Your answer must be an exact copy of the listing that follows, with all pictures omitted.

§ **RECORDS FOR PROCESSING**:
####

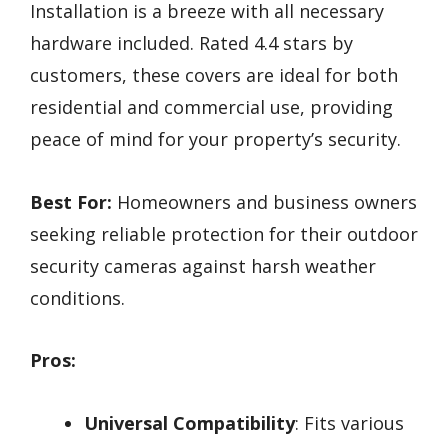
Installation is a breeze with all necessary
hardware included. Rated 4.4 stars by
customers, these covers are ideal for both
residential and commercial use, providing
peace of mind for your property’s security.
Best For:
Homeowners and business owners
seeking reliable protection for their outdoor
security cameras against harsh weather
conditions.
Pros:
Universal Compatibility
: Fits various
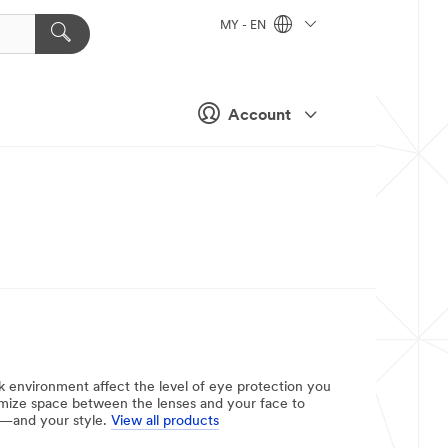
MY - EN
Account
rk environment affect the level of eye protection you
inimize space between the lenses and your face to
ty—and your style.
View all products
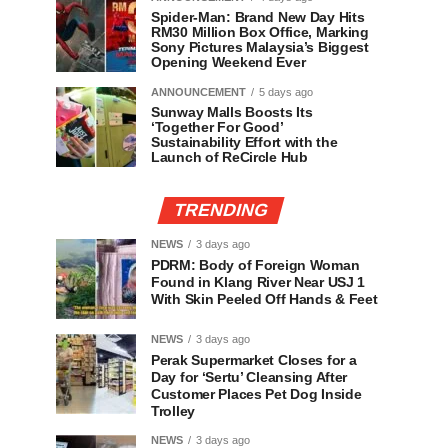
Spider-Man: Brand New Day Hits
RM30 Million Box Office, Marking
Sony Pictures Malaysia’s Biggest
Opening Weekend Ever
ANNOUNCEMENT
5 days ago
Sunway Malls Boosts Its
‘Together For Good’
Sustainability Effort with the
Launch of ReCircle Hub
TRENDING
NEWS
3 days ago
PDRM: Body of Foreign Woman
Found in Klang River Near USJ 1
With Skin Peeled Off Hands & Feet
NEWS
3 days ago
Perak Supermarket Closes for a
Day for ‘Sertu’ Cleansing After
Customer Places Pet Dog Inside
Trolley
NEWS
3 days ago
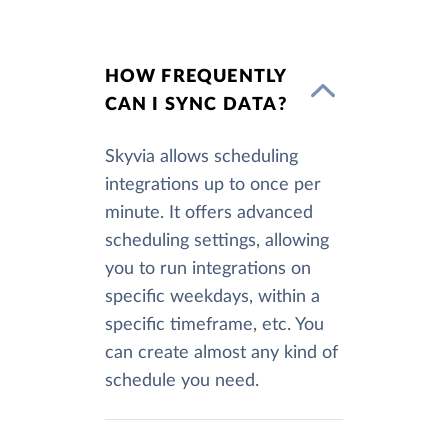
HOW FREQUENTLY
CAN I SYNC DATA?
Skyvia allows scheduling
integrations up to once per
minute. It offers advanced
scheduling settings, allowing
you to run integrations on
specific weekdays, within a
specific timeframe, etc. You
can create almost any kind of
schedule you need.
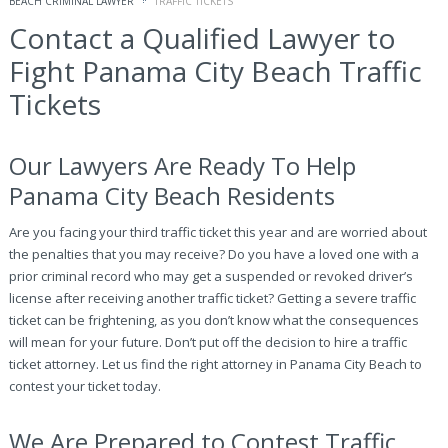
BEACH CRIMINAL LAWYER
TRAFFIC TICKETS
Contact a Qualified Lawyer to
Fight Panama City Beach Traffic
Tickets
Our Lawyers Are Ready To Help
Panama City Beach Residents
Are you facing your third traffic ticket this year and are worried about
the penalties that you may receive? Do you have a loved one with a
prior criminal record who may get a suspended or revoked driver’s
license after receiving another traffic ticket? Getting a severe traffic
ticket can be frightening, as you don’t know what the consequences
will mean for your future. Don’t put off the decision to hire a traffic
ticket attorney. Let us find the right attorney in Panama City Beach to
contest your ticket today.
We Are Prepared to Contest Traffic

####

§ **TASK ANSWER**:
Installation is a breeze with all necessary
hardware included. Rated 4.4 stars by
customers, these covers are ideal for both
residential and commercial use, providing
peace of mind for your property’s security.
Best For:
Homeowners and business owners
seeking reliable protection for their outdoor
security cameras against harsh weather
conditions.
Pros:
Universal Compatibility
: Fits various
MY - EN
Account
rk environment affect the level of eye protection you
inimize space between the lenses and your face to
ty—and your style.
View all products
Spider-Man: Brand New Day Hits
RM30 Million Box Office, Marking
Sony Pictures Malaysia’s Biggest
Opening Weekend Ever
ANNOUNCEMENT
5 days ago
Sunway Malls Boosts Its
‘Together For Good’
Sustainability Effort with the
Launch of ReCircle Hub
TRENDING
NEWS
3 days ago
PDRM: Body of Foreign Woman
Found in Klang River Near USJ 1
With Skin Peeled Off Hands & Feet
NEWS
3 days ago
Perak Supermarket Closes for a
Day for ‘Sertu’ Cleansing After
Customer Places Pet Dog Inside
Trolley
NEWS
3 days ago
HOW FREQUENTLY
CAN I SYNC DATA?
Skyvia allows scheduling
integrations up to once per
minute. It offers advanced
scheduling settings, allowing
you to run integrations on
specific weekdays, within a
specific timeframe, etc. You
can create almost any kind of
schedule you need.
BEACH CRIMINAL LAWYER
TRAFFIC TICKETS
Contact a Qualified Lawyer to
Fight Panama City Beach Traffic
Tickets
Our Lawyers Are Ready To Help
Panama City Beach Residents
Are you facing your third traffic ticket this year and are worried about
the penalties that you may receive? Do you have a loved one with a
prior criminal record who may get a suspended or revoked driver’s
license after receiving another traffic ticket? Getting a severe traffic
ticket can be frightening, as you don’t know what the consequences
will mean for your future. Don’t put off the decision to hire a traffic
ticket attorney. Let us find the right attorney in Panama City Beach to
contest your ticket today.
We Are Prepared to Contest Traffic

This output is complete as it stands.